Nina Stadler
- Country (sports): Switzerland
- Born: 11 October 1995 (age 30) St. Gallen, Switzerland
- Retired: 2022
- Plays: Right-handed
- Prize money: $57,074

Singles
- Career record: 182–149
- Career titles: 1 ITF
- Highest ranking: No. 532 (24 September 2018)

Doubles
- Career record: 132–91
- Career titles: 13 ITF
- Highest ranking: No. 319 (7 March 2022)

= Nina Stadler =

Swiss tennis player

Nina Stadler (born 11 October 1995) is a Swiss former professional tennis player.

Stadler has a career-high singles ranking by the Women's Tennis Association (WTA) of 532, which she reached on 24 September 2022. She also has a career-high WTA doubles ranking of 319, achieved on 7 March 2022. Stadler was particularly successful in doubles, she won 13 titles with various partners on the ITF Women's Circuit.

==Career==
At the end of 2017, she entered semifinals in Stellenbosch, South Africa, losing to South African Chanel Simmonds.

In May 2021, she became champion with compatriot Jenny Dürst in Ramat HaSharon, Israel. The duo also reached the final in Jerusalem.

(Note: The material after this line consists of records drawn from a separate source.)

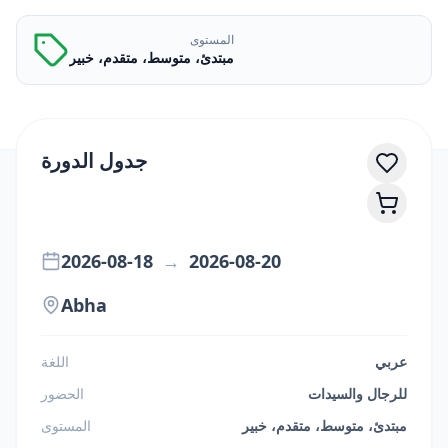
المستوى
مبتدئ، متوسط، متقدم، خبير
جدول الدورة
2026-08-18
→
2026-08-20
Abha
عربي
اللغة
للرجال والسيدات
الحضور
مبتدئ، متوسط، متقدم، خبير
المستوى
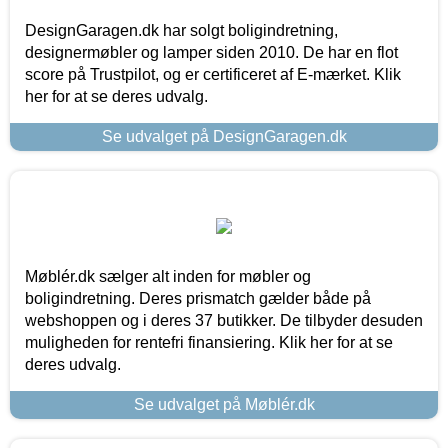
DesignGaragen.dk har solgt boligindretning,
designermøbler og lamper siden 2010. De har en flot
score på Trustpilot, og er certificeret af E-mærket. Klik
her for at se deres udvalg.
Se udvalget på DesignGaragen.dk
Møblér.dk sælger alt inden for møbler og
boligindretning. Deres prismatch gælder både på
webshoppen og i deres 37 butikker. De tilbyder desuden
muligheden for rentefri finansiering. Klik her for at se
deres udvalg.
Se udvalget på Møblér.dk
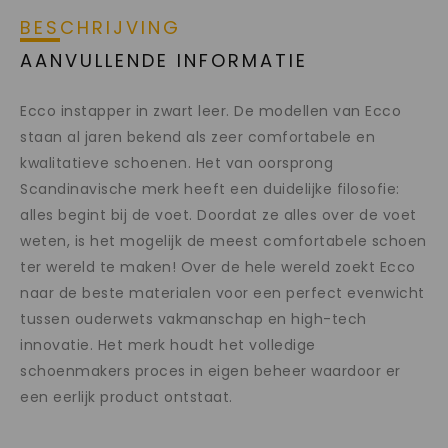
BESCHRIJVING
AANVULLENDE INFORMATIE
Ecco instapper in zwart leer. De modellen van Ecco
staan al jaren bekend als zeer comfortabele en
kwalitatieve schoenen. Het van oorsprong
Scandinavische merk heeft een duidelijke filosofie:
alles begint bij de voet. Doordat ze alles over de voet
weten, is het mogelijk de meest comfortabele schoen
ter wereld te maken! Over de hele wereld zoekt Ecco
naar de beste materialen voor een perfect evenwicht
tussen ouderwets vakmanschap en high-tech
innovatie. Het merk houdt het volledige
schoenmakers proces in eigen beheer waardoor er
een eerlijk product ontstaat.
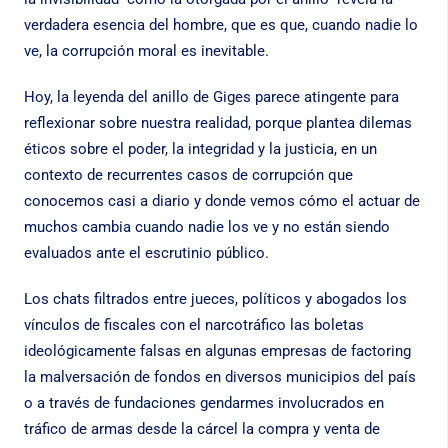
verdadera esencia del hombre, que es que, cuando nadie lo
ve, la corrupción moral es inevitable.
Hoy, la leyenda del anillo de Giges parece atingente para
reflexionar sobre nuestra realidad, porque plantea dilemas
éticos sobre el poder, la integridad y la justicia, en un
contexto de recurrentes casos de corrupción que
conocemos casi a diario y donde vemos cómo el actuar de
muchos cambia cuando nadie los ve y no están siendo
evaluados ante el escrutinio público.
Los chats filtrados entre jueces, políticos y abogados los
vínculos de fiscales con el narcotráfico las boletas
ideológicamente falsas en algunas empresas de factoring
la malversación de fondos en diversos municipios del país
o a través de fundaciones gendarmes involucrados en
tráfico de armas desde la cárcel la compra y venta de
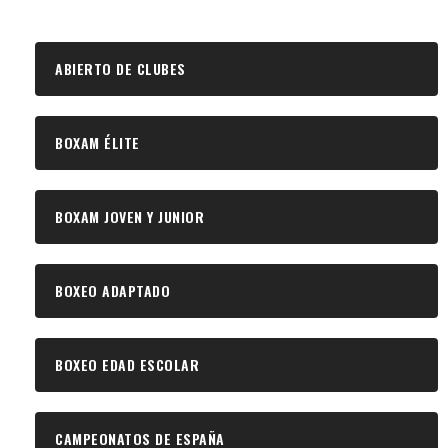
ABIERTO DE CLUBES
BOXAM ÉLITE
BOXAM JOVEN Y JUNIOR
BOXEO ADAPTADO
BOXEO EDAD ESCOLAR
CAMPEONATOS DE ESPAÑA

In September 2021, they played their third final in that season, becoming champions in Johannesburg, South Africa; they defeated the Dutch duo Eva Vedder and Stéphanie Visscher. The following week they ended runners-up in the city of Pretoria, losing to Russian Amina Anshba and American Elizabeth Mandlik in the final.

Stadler retired from professional tour in 2022. She started working as a tennis coach.